Saturday, 14 May 2016

09:59 – Barbara and I just hung the final few pictures in her office and installed a shelf in the laundry room over the coat rack. I’m making up chemicals in there now, and I need somewhere to store the large beakers, graduated cylinders, and other stuff I use for that.

We’re going to repackage some LTS food today, including the 50-pound bag of sugar we picked up at Costco Thursday and some baking soda. At room temperature, the stuff is stable essentially forever in the retort bags it comes in, but it’s a PITA to haul out and open a 13-pound bag of baking soda every time we need a teaspoon or two. We’ll repackage it into Costco nut jars, which hold about two liters. The density of powdered sodium bicarbonate ranges from 1.1 to 1.3 g/mL, depending on how tightly packed it is, so we should get five pounds or so in each jar.

Incidentally, if you’re storing baking soda, which you should be, that “room temperature” part is important. I’ve seen people store those big bags in the garage or attic, which is a bad idea. At higher than room temperature, baking soda starts to break down into sodium carbonate and carbon dioxide gas. At about 50C, it breaks down very quickly. I’m comfortable storing it at up to 86F (30C), but I wouldn’t go much higher.
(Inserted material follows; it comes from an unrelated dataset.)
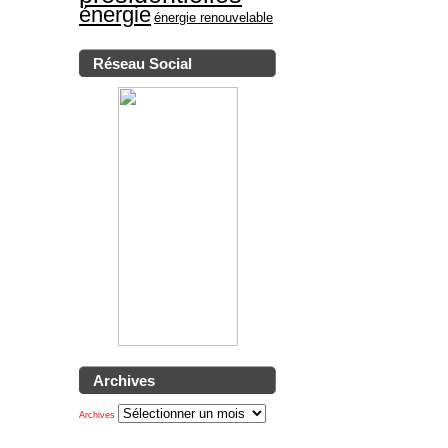
énergie
énergie renouvelable
Réseau Social
Archives
Archives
Same deal for baking powder, but more so. Baking powder is a combination of baking soda and a dry acid. It degrades very quickly at high temperatures, and even faster if moisture is present, even from humid air. In fact, baking powder is unstable enough that we don’t store any in our long-term supplies. Instead, we store baking soda and citric acid. Both of those are very stable if stored separately, and it’s easy enough to combine them to make up your own baking powder on the fly.